Hope through prenatal treatments for future pregnancies

Pineda’s story doesn’t end there. She went on to have two healthy babies, Max, 11, and Rubi, 8, at Stanford Children’s Health.

Once a woman has a fetus who develops GALD that leads to NH, she has an approximately 90% chance of the same outcome with subsequent pregnancies. Fortunately, GALD can be treated with intravenous immunoglobulin (IVIG) during pregnancy. IVIG infusions start around 14 weeks and continue weekly until delivery, giving babies a nearly 100% chance of being born without NH complications.

“Dr. Aziz was a fellow at the same hospital I worked at when I was a new midwife, and I remembered that she was all heart. When I learned she was at Stanford Children’s, I reached out. She was just great. She said we’d figure it out together, and she was there by my side the whole time,” Pineda says. “We all held our breath because Max was only the 75th baby to receive IVIG treatment for NH in the whole world.”

Even though the IVIG treatments demanded that Pineda sit in the Infusion Center for six to eight hours a day once a week, she didn’t mind. She knew it was giving her a chance at being a mother.

“I’d wake up and say, ‘It’s an IVIG day!’ I thought of IVIG as putting liquid gold into my body,” she says.

Finding a fetal center to help

NH is so rare that many obstetricians never see a case in their whole career. Few major hospitals have helped women who have lost a fetus to NH to go on to have healthy babies. That’s why it’s important for moms who have lost a fetus or newborn to unexplained liver failure to find a fetal center for treatment, especially one that can help determine if the loss was due to NH.

“While IVIG treatments are not unique to us, Stanford Children’s Health is the right place to treat NH because we have the continuum of care within our Fetal and Pregnancy Health Program to address every need an expectant mom, fetus, or newborn baby might have,” says Alexis Davis, MD. “Our maternal-fetal medicine experts partner with pediatric gastroenterologists, and neonatologists to provide the very best care available for NH.”

The Stanford Children’s Health team is happy to co-manage care with referring doctors around the nation and world. Most full-service infusion centers can administer IVIG. Raising awareness about NH and IVIG treatment is a collective goal for the hospital.

“One of the biggest joys in my career has been experiencing successful IVIG treatment with Sandy and Luis. It was a privilege to help provide new memories of healthy pregnancy and birth to balance out their past memories of loss,” Dr. Aziz says.

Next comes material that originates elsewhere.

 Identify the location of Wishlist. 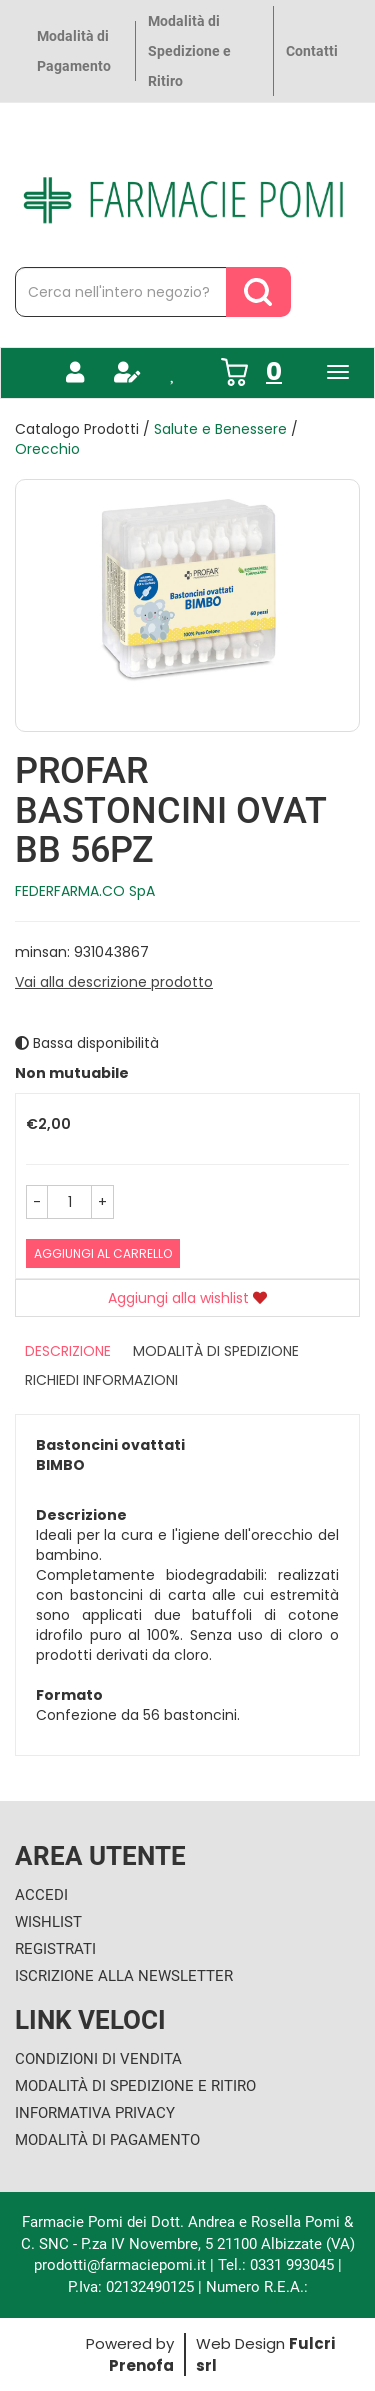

Sandy and Luis couldn’t bring themselves to prep for Max’s arrival, just in case the infusions didn’t work. They didn’t have a single diaper or pacifier in their house. Yet none of that mattered when Max was born healthy, weighing 9 pounds 3 ounces at 38 weeks.

“That day is so clear in my memory. We both just started crying. We couldn’t believe we had this healthy baby. That was the day we came back to the world of the living,” Sandy recalls.

Then, they had a second healthy baby, Rubi. Rubi was IVIG baby No. 139 in the world for NH, and she made their family complete. Sandy and Luis were so grateful for Dr. Aziz’s willingness to help that they included her name, Natali, on their short list of names for Rubi.

Sandy says her kids are helping to heal her wound. She tells them that they are here because of Yesenia.

“Yesenia gave us the knowledge we needed to save her brother and sister,” she concludes. “It’s such a tremendous gift to have them.”